Appender is ... slow (page 2) - D Programming Language Discussion Forum

Forums

New users
- Learn
Community
- General
- Announce
Improvements
- DIP Ideas
- DIP Devel.
Ecosystem
- GDC
- LDC
- Debuggers
- IDEs
- DWT
Development
- Internals
- Issues
- Beta
- DMD
- Phobos
- Druntime
- Study
Turkish
- Genel
- Duyuru

Index » Learn » Appender is ... slow (page 2)

August 14, 2014

Re: Appender is ... slow

Posted by Philippe Sigaud
in reply to Dicebot

Philippe Sigaud

Posted in reply to Dicebot

> Thanks! Repeating what I have mentioned during DConf talk - have you ever considered proposing Pegged for Phobos inclusion? It feels like important bit of infrastructure to me.

At the time, it was considered (rightfully) far too slow and memory-hogging. I think having a generic lexer and a standard D parser in Phobos would already be a great step forward.

August 14, 2014

Re: Appender is ... slow

Posted by Dicebot
in reply to Philippe Sigaud

Dicebot

Posted in reply to Philippe Sigaud

On Thursday, 14 August 2014 at 20:42:08 UTC, Philippe Sigaud via Digitalmars-d-learn wrote:
> You mean by using the shrinkTo method? (Appender does not have a
> length, that's a bit of a bother btw).
> I just did, it does not change anything. Too bad.
>
> Heck, my code is simpler to read and use *and* faster by using a
> bog-standard D array. I'll keep my array for now :)
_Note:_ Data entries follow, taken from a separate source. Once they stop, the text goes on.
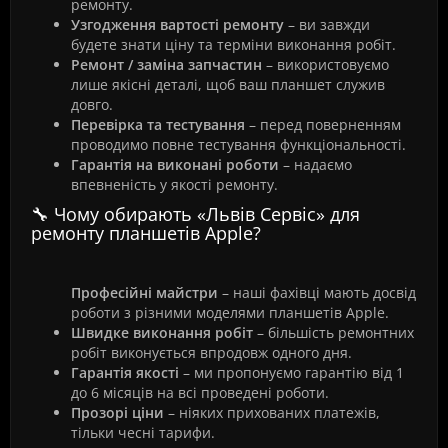
ремонту.
Узгодження вартості ремонту
– ви завжди
будете знати ціну та терміни виконання робіт.
Ремонт / заміна запчастин
– використовуємо
лише якісні деталі, щоб ваш планшет служив
довго.
Перевірка та тестування
– перед поверненням
проводимо повне тестування функціональності.
Гарантія на виконані роботи
– надаємо
впевненість у якості ремонту.
🔧 Чому обирають «Львів Сервіс» для
ремонту планшетів Apple?
Професійні майстри
– наші фахівці мають досвід
роботи з різними моделями планшетів Apple.
Швидке виконання робіт
– більшість ремонтних
робіт виконується впродовж одного дня.
Гарантія якості
– ми пропонуємо гарантію від 1
до 6 місяців на всі проведені роботи.
Прозорі ціни
– ніяких прихованих платежів,
тільки чесні тарифи.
Oh crap I had std.array.Array in mind which does have `length` exposes. And Appender seems to indeed clear / shrink data in a horrible way:

https://github.com/D-Programming-Language/phobos/blob/master/std/array.d#L2597
https://github.com/D-Programming-Language/phobos/blob/master/std/array.d#L2611

Wow, this thing is real garbage!

August 14, 2014

Re: Appender is ... slow

Posted by Dicebot
in reply to Dicebot

Dicebot

Posted in reply to Dicebot

On Thursday, 14 August 2014 at 20:50:37 UTC, Dicebot wrote:
> Oh crap I had std.array.Array in mind which does have `length` exposes. And Appender seems to indeed clear / shrink data in a horrible way:
>
> https://github.com/D-Programming-Language/phobos/blob/master/std/array.d#L2597
> https://github.com/D-Programming-Language/phobos/blob/master/std/array.d#L2611
>
> Wow, this thing is real garbage!

OK, looks like Appender is written to be fully GC-compatible and usable with immutable data which kind of explain such implementation. But that makes it inherently slow compared to plain `Array` which owns its memory and gets it via malloc.

August 14, 2014

Re: Appender is ... slow

Posted by Jonathan M Davis
in reply to Brad Anderson

Jonathan M Davis

Posted in reply to Brad Anderson

On Thursday, 14 August 2014 at 19:47:33 UTC, Brad Anderson wrote:
> On Thursday, 14 August 2014 at 19:10:18 UTC, Jonathan M Davis wrote:
>> I've never really tried to benchmark it, but it was my understanding that the idea behind Appender was to use it to create the array when you do that via a lot of appending, and then you use it as a normal array and stop using Appender. It sounds like you're trying to use it as a way to manage reusing the array, and I have no idea how it works for that. But then again, I've never actually benchmarked it for just creating arrays via appending. I'd just assumed that it was faster than just using ~=, because that's what it's supposedly for. But maybe I just completely misunderstood what the point of Appender was.
>>
>> - Jonathan M Davis
>
> I too have trouble understanding what Appender does that supposedly makes it faster (at least from the documentation). My old, naive thought was that it was something like a linked list of fixed size arrays so that appends didn't have to move existing elements until you were done appending, at which point it would bake it into a regular dynamic array moving each element only once looking at the code it appeared to be nothing like that (an std::deque with a copy into a vector in c++ terms).
>
> Skimming the code it appears to be more focused on the much more basic "~= always reallocates" performance problem. It seems it boils down to doing essentially this (someone feel free to correct me) in the form of an output range:
>
> auto a = /* some array */;
> auto b = a;
> a = a.array();
> for(...)
>   b.assumeSafeAppend() ~= /* element */;

It was my understanding that that was essentially what it did, but I've never really studied its code, and I don't know if there are any other tricks that it's able to pull. It may be that it really doesn't do anything more than be  wrapper which handles assumeSafeAppend for you correctly. But if that's the case, I wouldn't expect operating on arrays directly to be any faster. Maybe it would be _slightly_ faster, because there are no wrapper functions to inline away, but it wouldn't be much faster, it would ensure that you used assumeSafeAppend correctly. If it's really as much slower as Phillippe is finding, then I have no idea what's going on. Certainly, it merits a bug report and further investigation.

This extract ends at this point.